Reuse and Circularity

Potential For Water Resuse

Urban areas, especially in the Global South, are expanding rapidly. This growth brings increasing pressure on water resources, making water security a pressing concern. According to WWF’s 2020 scenario analysis, regions facing high water risk could rise from 17% in 2020 to 51% by 2050. In India, this is particularly alarming—by 2050, nearly half the population is expected to live in cities. Already, over 600 million people face high to extreme water stress, and by 2030, the national demand is projected to be twice the available supply. With just 4% of the world’s freshwater resources supporting 18% of the global population, India must adopt circular approaches to manage water more sustainably.

Unlocking the Potential of Wastewater Reuse

Treated wastewater has immense potential to meet irrigation and industrial demands. In urban neighbourhoods and residential complexes, 20–40% of wastewater can be reused for flushing and landscaping. Yet, less than 10% of India’s wastewater is currently reused—posing both a challenge and a significant opportunity.

Reusing treated wastewater:

  • Reduces freshwater extraction, helping to conserve critical water reserves.
  • Lowers energy use and GHG emissions, especially from groundwater pumping and long-distance water transfers. Studies suggest that wastewater reuse in Indian agriculture could reduce over 1 million tonnes of CO-equivalent emissions.
  • Improves affordability, reducing the financial burden of water supply systems.
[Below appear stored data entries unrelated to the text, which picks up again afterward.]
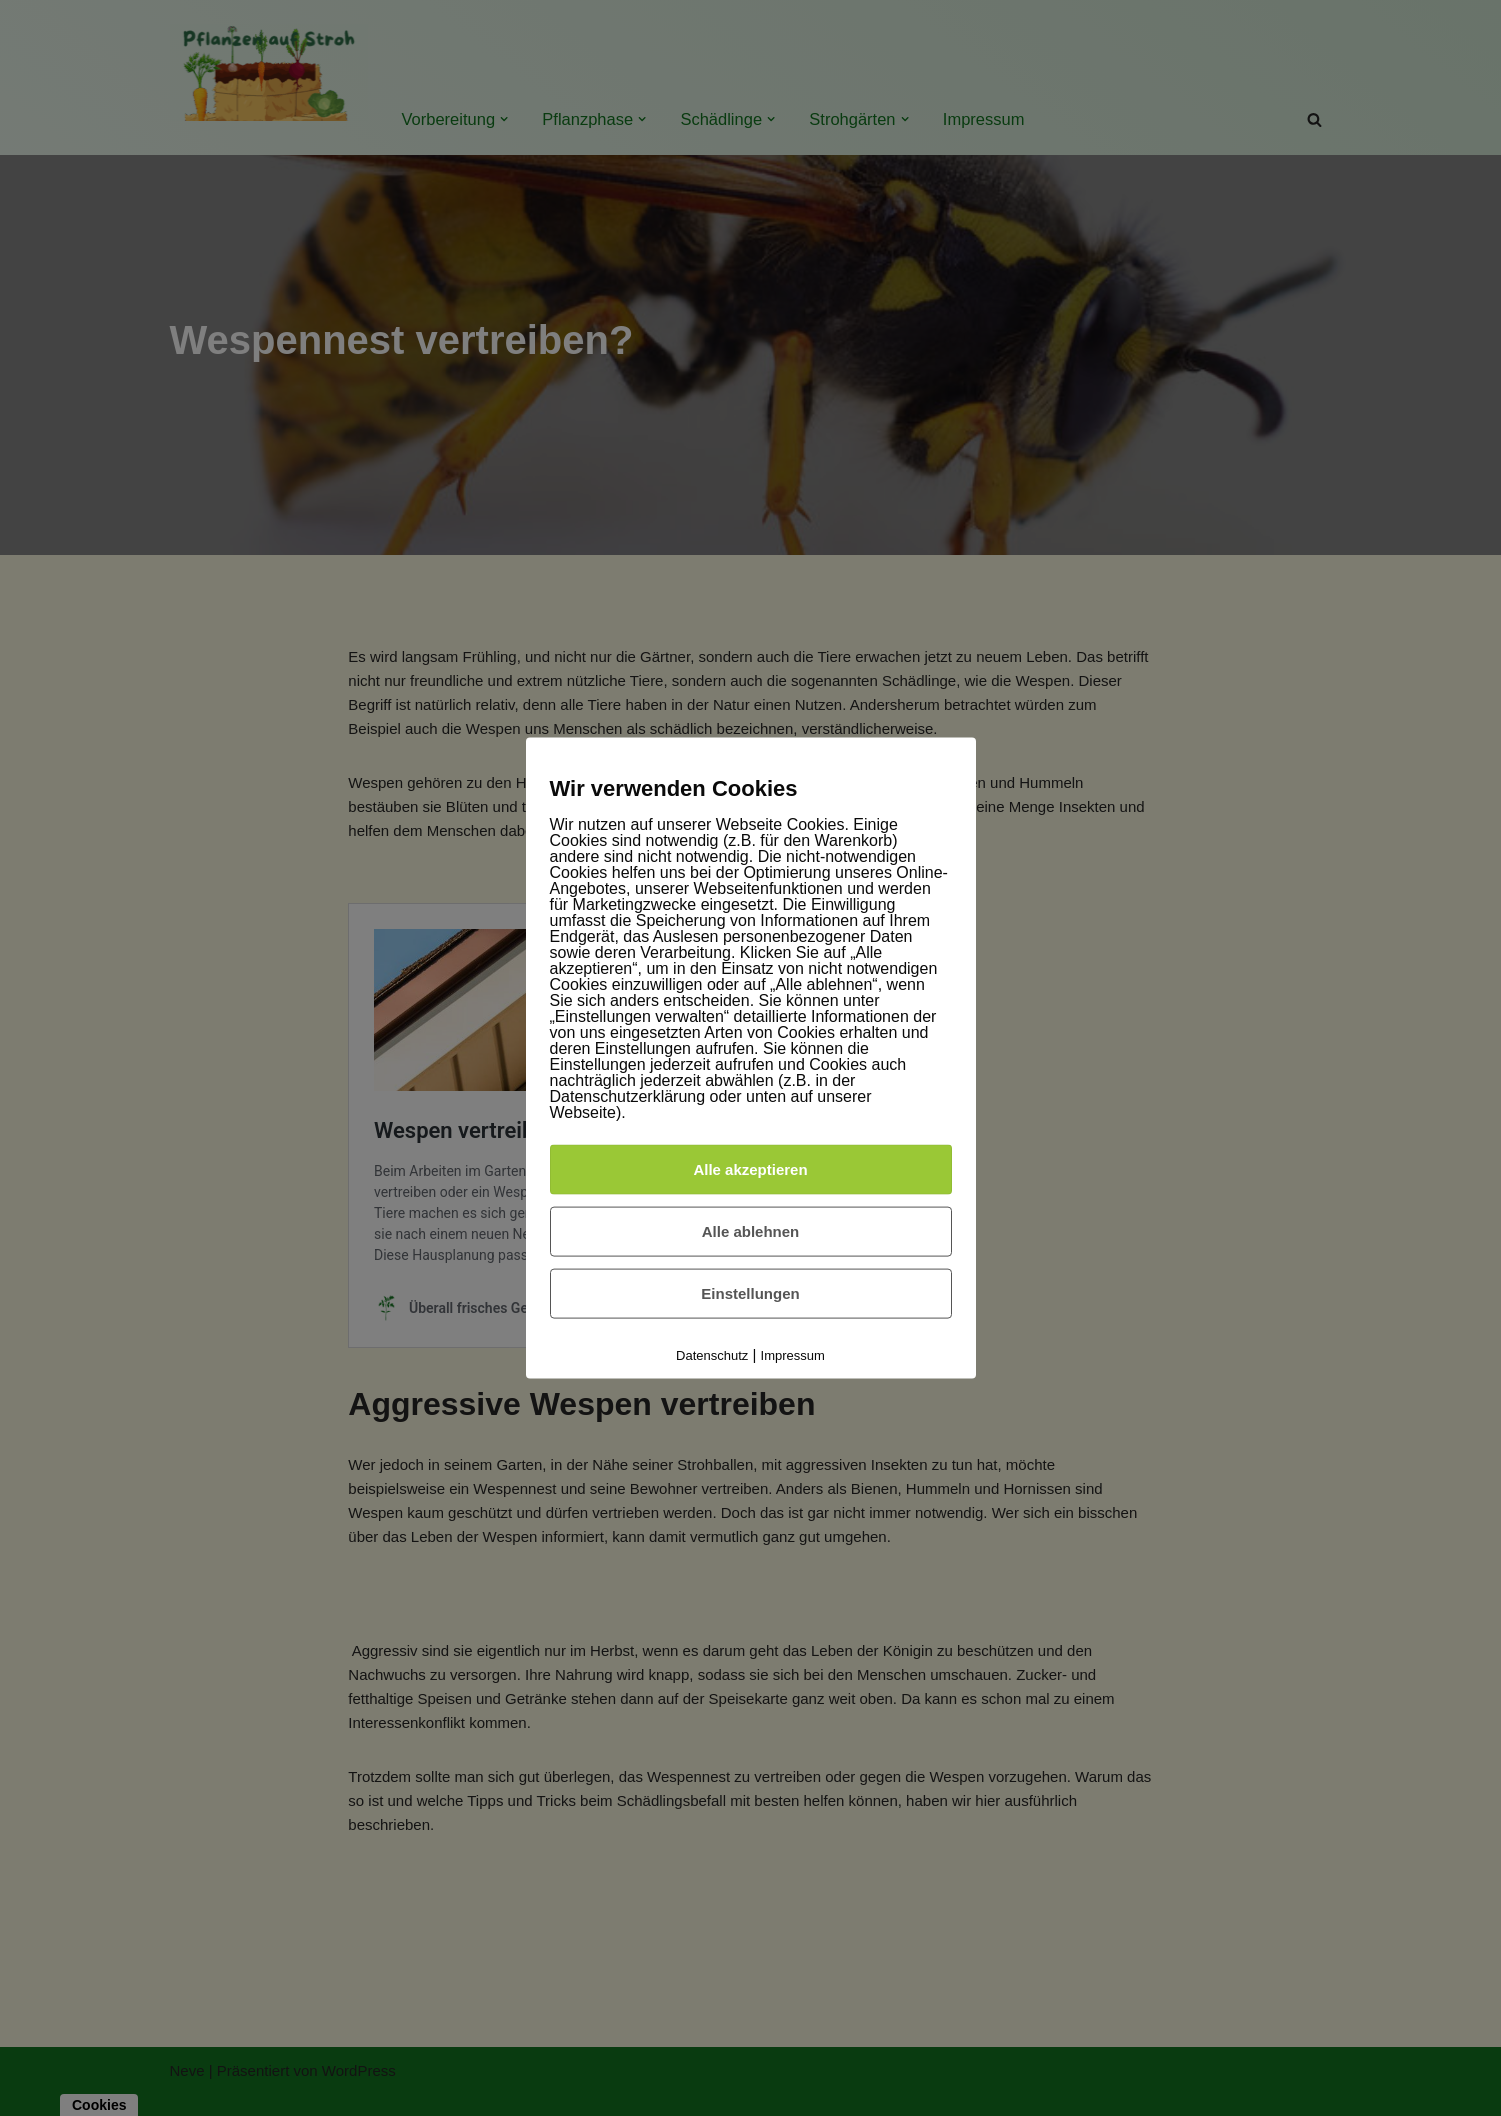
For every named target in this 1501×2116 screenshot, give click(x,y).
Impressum (793, 1354)
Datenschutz (712, 1354)
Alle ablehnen (751, 1230)
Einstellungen (750, 1292)
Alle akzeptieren (750, 1168)
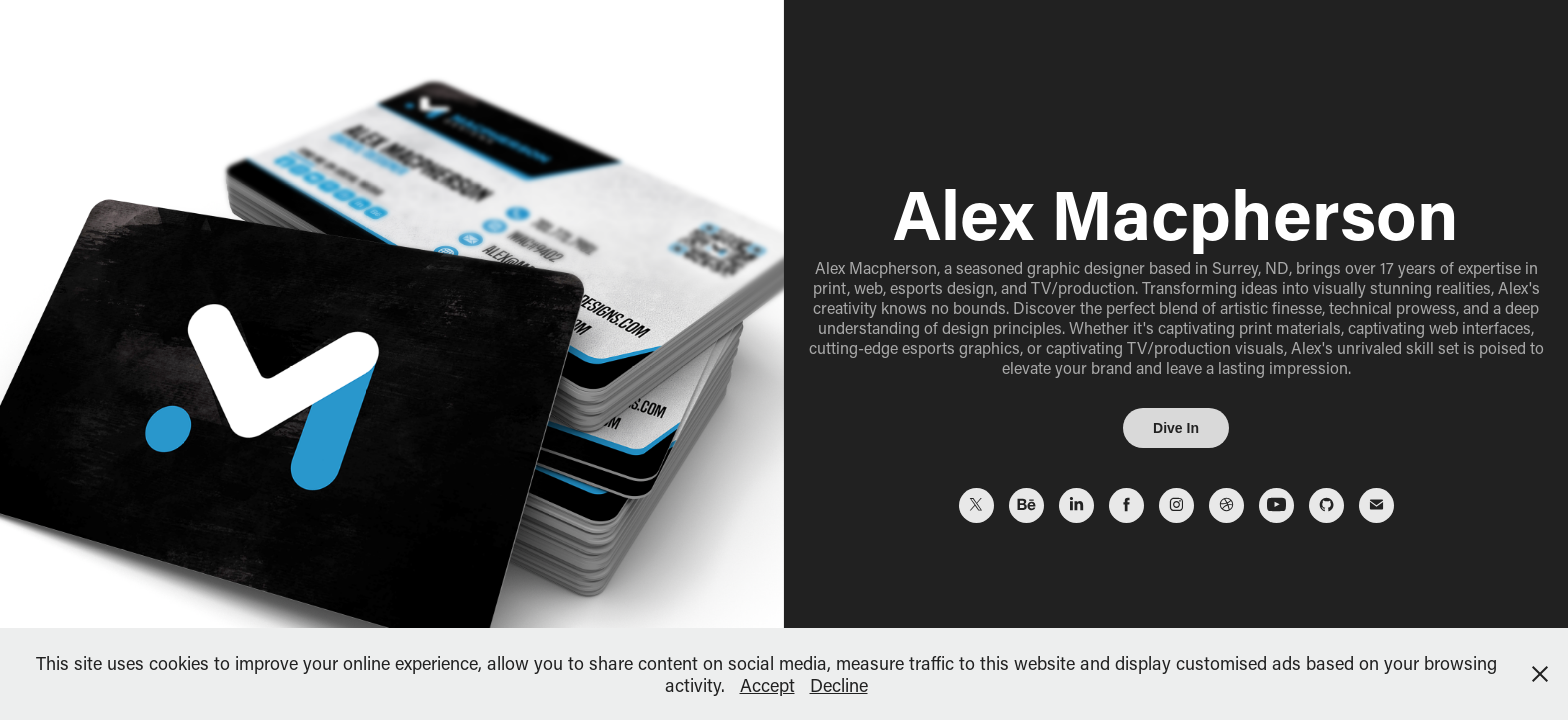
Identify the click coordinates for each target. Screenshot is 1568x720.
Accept (767, 685)
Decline (839, 685)
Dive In (1176, 428)
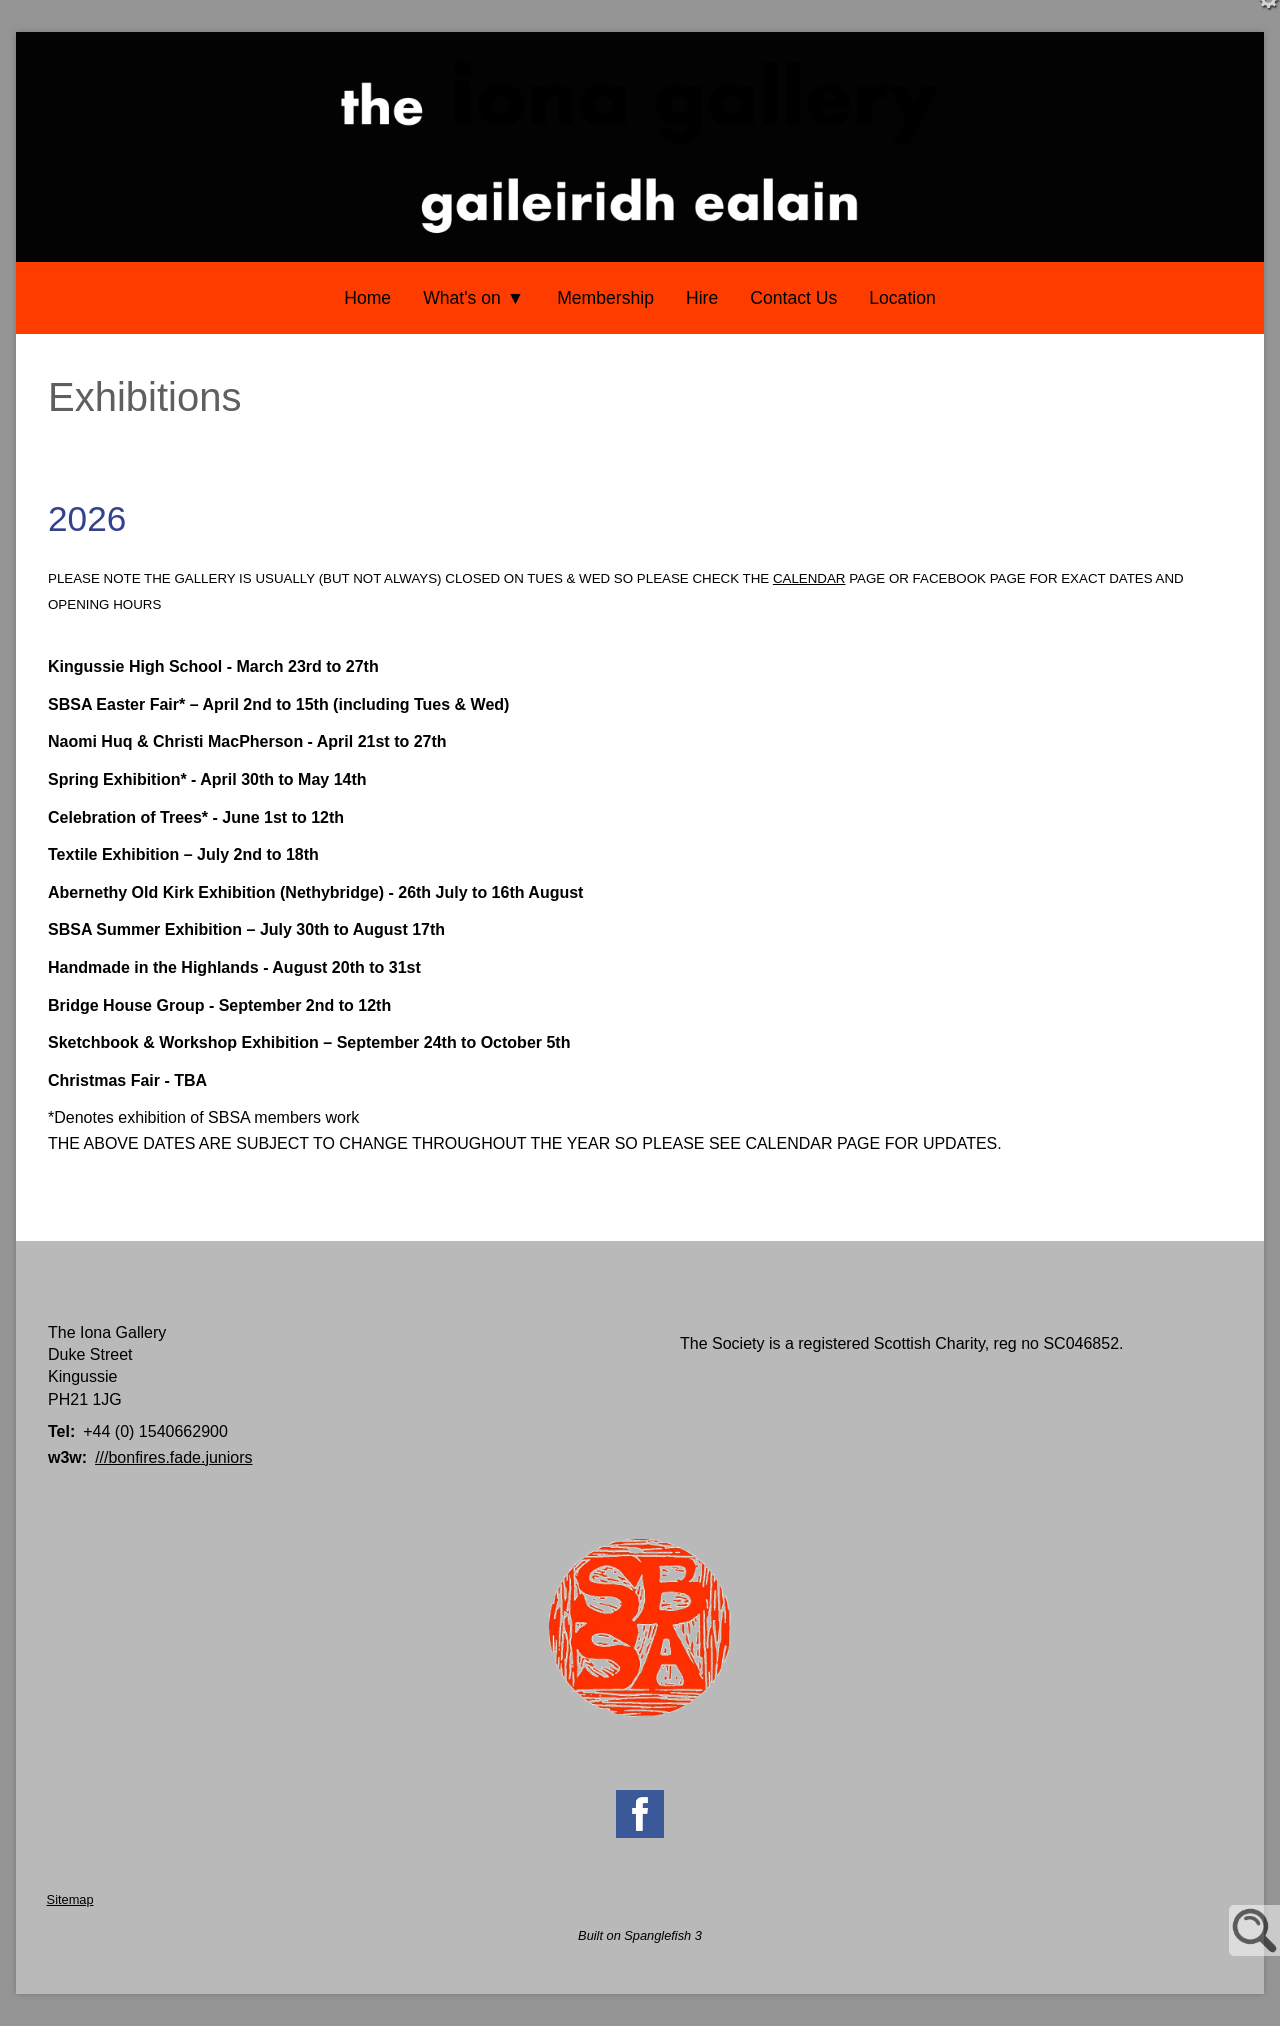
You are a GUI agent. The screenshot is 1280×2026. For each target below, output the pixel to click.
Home (367, 298)
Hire (702, 298)
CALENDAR (809, 578)
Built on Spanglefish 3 (640, 1935)
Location (902, 298)
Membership (605, 298)
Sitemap (70, 1899)
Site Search (1254, 1930)
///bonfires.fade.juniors (173, 1457)
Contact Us (793, 298)
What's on (462, 298)
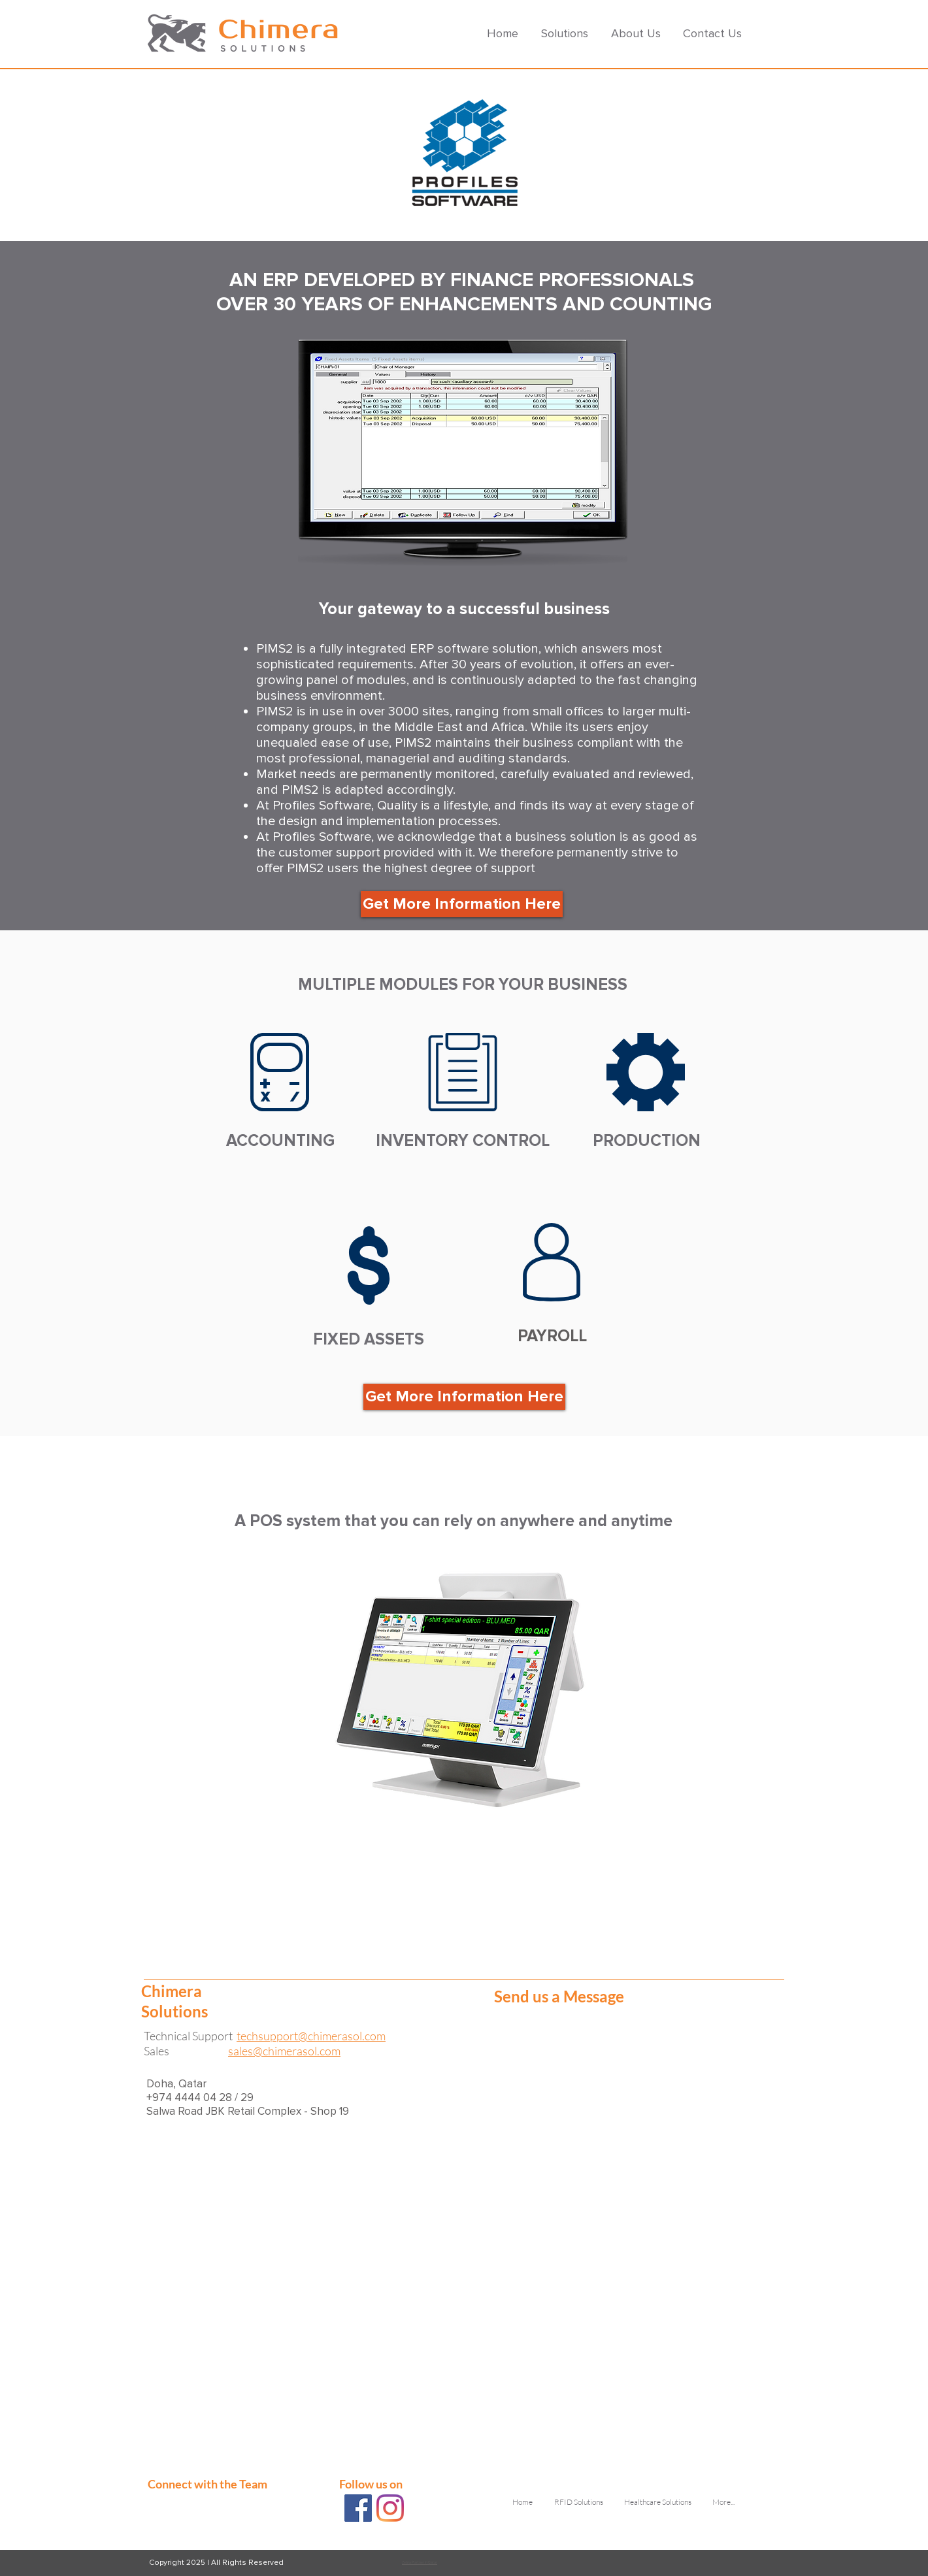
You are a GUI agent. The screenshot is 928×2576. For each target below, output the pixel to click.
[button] (566, 33)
Decentralised and Context-Specific Treatment

Reuse becomes more viable and cost-effective when treatment happens close to the source. As the distance increases, the feasibility and economics of reuse become challenging. Therefore, decentralised treatment infrastructure—tailored to local demands for irrigation, industry, landscaping, recharge, and flushing—is crucial.

Instead of standardised systems, context-specific treatment technologies should be promoted. Current decisions are often driven by capital expenditure alone, overlooking long-term sustainability and adaptability.

While India has a wide range of treatment technologies, conventional systems dominate. Policies on wastewater reuse remain fragmented and lack holistic implementation. A shift in both planning and governance is essential to unlock the full potential of reuse and ensure long-term water security.

Tapping the Value of Treated Sludge

India’s sewage treatment plants generate a large volume of sludge—over 100,000 tonnes annually, according to MoHUA data. With 50% treatment coverage, this could rise to 186,000 tonnes. Rich in nutrients like nitrogen, phosphorus, and potassium (NPK), treated sludge can replace up to 4,500 tonnes of urea per day, offering a sustainable alternative to chemical fertilisers.

  • Supports soil health: India’s average soil organic carbon content is just 0.3%, far below healthy levels.
  • Enhances crop yield: Especially critical for small farmers grappling with high input costs and water scarcity.
  • Reduces GHG emissions: Sustainable fertiliser alternatives can mitigate the climate impacts of industrial agriculture.
  • Addresses future shortages: With global phosphorus reserves depleting, sewage sludge offers a viable alternative.
CDD India’s Commitment to Resource Recovery

For over 20 years, CDD India has championed resource recovery from human waste through its flagship initiative: Closing the Loop.

Key examples include:

  • Treated water reuse for flushing in multi-apartment buildings.
  • Suvidha Centre @ Ghatkopar, where treated greywater supports community toilet facilities in informal settlements.
  • Co-composting at Devanahalli FSTP, enabling safe sale of treated faecal sludge.
  • Urban greening through the reuse of treated water in over 100 landscape and garden projects.
  • NEXUS approach linking sanitation with food and water security for small communities.
  • Phosphorus recovery research from treated wastewater for circular fertiliser use.